Réunion de famille à Sawākin

“Number one, number one !”, ne cesse de répéter l’homme au turban et djellaba d’un blanc immaculé, tenant d’une main un sac de jute roulé, de l’autre, le bras de notre ami Arthur, et levant le menton vers moi avec une étincelle dans les yeux, comme si Arthur était mon mari et moi la gagnante du concours de beauté de la région, qu’il convoitait ouvertement et s’apprêtait à négocier.

La soixantaine, cheveux gris et barbe de trois jours, un smartphone dans la poche de poitrine, il a la peau plus claire que la plupart des hommes que nous avons rencontrés dans les rues de Sawākin en nous rendant à Souk El Jagar (le principal marché de Sawākin), et contrairement à eux, il ne porte pas le veston sombre qui complète ce qui semble être la tenue des habitants. Malgré son entousiasme pour communiquer, notre manque flagrant d’arabe ou de dialecte soudanais empêche tout véritable dialogue, et toute interprétation de la scène serait purement fortuite, mais je dois admettre un léger malaise lorsqu’il brandit ses clés de voiture vers nous avec un grand sourire, comme s’il demandait à m’emmener faire un tour !

C’est là que je laisse Arthur en plan avec son nouvel acolyte, et rejoins Thomas, un peu plus loin devant, avec les enfants qui sont impatients de montrer le dromadaire de la place du village à leurs amis de Girotondo (dont Arthur est le skipper et le papa). Arrivés quelques jours avant eux, nous sommes allés y acheter des produits frais la veille, et si Azur s’est senti accablé par la chaleur, la poussière, le babille incompréhensible, et les ordures qui jonchent les rues, à présent encouragé par la présence de ses amis, il est comme un poisson dans l’eau et leur fait visiter la ville comme s’il était du coin.

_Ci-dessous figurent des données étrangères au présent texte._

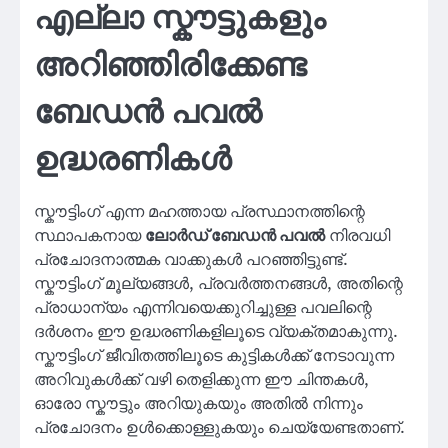
എല്ലാ സ്കൗട്ടുകളും
അറിഞ്ഞിരിക്കേണ്ട
ബേഡൻ പവൽ
ഉദ്ധരണികൾ
സ്കൗട്ടിംഗ് എന്ന മഹത്തായ പ്രസ്ഥാനത്തിന്റെ
സ്ഥാപകനായ
ലോർഡ് ബേഡൻ പവൽ
നിരവധി
പ്രചോദനാത്മക വാക്കുകൾ പറഞ്ഞിട്ടുണ്ട്.
സ്കൗട്ടിംഗ് മൂല്യങ്ങൾ, പ്രവർത്തനങ്ങൾ, അതിന്റെ
പ്രാധാന്യം എന്നിവയെക്കുറിച്ചുള്ള പവലിന്റെ
ദർശനം ഈ ഉദ്ധരണികളിലൂടെ വ്യക്തമാകുന്നു.
സ്കൗട്ടിംഗ് ജീവിതത്തിലൂടെ കുട്ടികൾക്ക് നേടാവുന്ന
അറിവുകൾക്ക് വഴി തെളിക്കുന്ന ഈ ചിന്തകൾ,
ഓരോ സ്കൗട്ടും അറിയുകയും അതിൽ നിന്നും
പ്രചോദനം ഉൾക്കൊള്ളുകയും ചെയ്യേണ്ടതാണ്.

Il faut dire que nous avons quelque raison de nous sentir comme à la maison, car à Sawākin sont rassemblés nombre de bateaux rencontrés au cours de notre périple: à commencer par “Brule-Vent”, notre compagnon de voyage depuis Darwin jusqu’en Malaisie et que nous étions ravis de retrouver (Pascal avait cuisiné une ratatouille en guise de cadeau de bienvenue que nous avons mangée avec lui et son beau-frère et équipier, Jean-Yves, presque dès que nous avons jeté l’ancre), le vieux grément “Yukon” avec lequel Thomas avait passé une journée à faire les formalités à Kupang, “Adelante” arrivé en même temps que nous au Sri Lanka, “Sea Pearl”, rencontré aux Maldives, et même “Deo Juvante”, jamais rencontré mais avec qui j’avais été en contact pour échanger des informations concernant une escale potentielle à Soccotra. Une réunion de famille, en somme !

Quoi qu’en disent les sites touristiques, il faut faire preuve d’une grande imagination pour se représenter la cité corallienne de Sawākin (ou Suakin), aujourd’hui classée au patrimoine mondial de l’UNESCO, dans son ancienne gloire, à l’époque où elle était un grand port africain et une plaque tournante de la traite des esclaves. De son héritage ottoman et de ses grands bâtiments en pierre corallienne blanche, il ne reste hélas pas grand-chose, si ce n’est quelques façades en pierre sculptée qui tiennent encore debout par la volonté d’Allah, des arches précairement calées par des bâtons de bois, et des ruines squattées par des buses et des corbeaux.

Il en va de même pour la ville actuelle, où il est pratiquement impossible de distinguer, parmi les bâtiments délabrés qui la composent, ceux qui sont déserts et ceux qui sont encore habités aujourd’hui. Mais étonnamment, nous avons pu trouver tout ce dont nous avions besoin pendant, du matériel de pêche à l’avitaillement, en passant par le délicieux pain plat fraîchement sorti du four tous les jours de la semaine et vendu à la douzaine dans de petits sacs en plastique jaune avec lesquels chacun se trimballe dans les rues de la ville.

Nous nous souviendrons de la gentillesse des gens, de leur attitude décontractée et de leur code vestimentaire harmonieux qui créent une atmosphère plutôt apaisante, ainsi que des innombrables curieux qui demandent à être photographiés dans leur décor aride, où les SUV partagent les rues en terre battue avec des charrettes tirées par des ânes, des chèvres qui se nourrissent de déchets et des chats qui se battent pour des carcasses de chèvres. Sans parler du spectacle extrêmement photogéniques lorsque, au crépuscule, les rayons du soleil effleurent les pierres sous cet angle délicat qui donne aux pierres et colonnades restantes toute leur perspective et caractère.